A 34-year-old man had polar extremes of B cell dysfunction: systemic lupus erythematosus evolving into common variable hypogammaglobulinemia. He presented in 1974 with seizures and six other criteria for systemic lupus erythematosus; his antinuclear antibody titer was 1:1024 and IgG level, 2870 mg/dL. After 5 months of immunosuppressive treatment, a 79% decrease in serum IgG and 95% decrease in IgA levels occurred and manifestations of systemic lupus erythematosus disappeared. Six years later, he developed panhypogammaglobulinemia, had recurrent sinopulmonary infections, and showed nodular lymphoid hyperplasia on rectal biopsy. For comparison, serum immunoglobulin concentrations were measured serially in 13 other patients with systemic lupus erythematosus. Three developed severe depressions of these levels, two with IgG levels less than 300 mg/dL and one with an IgA level of 8 mg/dL. These decreases were transient, related to treatment, and not associated with infections. Daily high-dose prednisone therapy (60 mg/d) rather than treatment with cytotoxic drugs correlated with decreased immunoglobulin concentrations.

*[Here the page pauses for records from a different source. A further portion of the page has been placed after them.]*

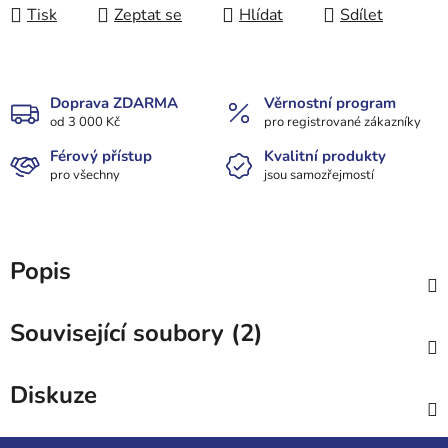
Tisk
Zeptat se
Hlídat
Sdílet
Doprava ZDARMA
Věrnostní program
od 3 000 Kč
pro registrované zákazníky
Férový přístup
Kvalitní produkty
pro všechny
jsou samozřejmostí
Popis
Související soubory (2)
Diskuze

一名34岁男性出现了B细胞功能障碍的两极情况:系统性红斑狼疮演变为常见变异型低丙种球蛋白血症。他于1974年因癫痫发作及其他六项系统性红斑狼疮标准症状就诊;其抗核抗体滴度为1:1024,IgG水平为2870mg/dL。经过5个月的免疫抑制治疗后,血清IgG水平下降了79%,IgA水平下降了95%,系统性红斑狼疮的症状消失。六年后,他出现了全丙种球蛋白低下血症,反复发生鼻窦肺部感染,直肠活检显示有结节性淋巴样增生。作为对照,对另外13名系统性红斑狼疮患者连续测量血清免疫球蛋白浓度。其中三人出现了这些水平的严重下降,两人的IgG水平低于300mg/dL,一人的IgA水平为8mg/dL。这些下降是短暂的,与治疗有关,且与感染无关。每日大剂量泼尼松治疗(60mg/d)而非细胞毒性药物治疗与免疫球蛋白浓度降低相关。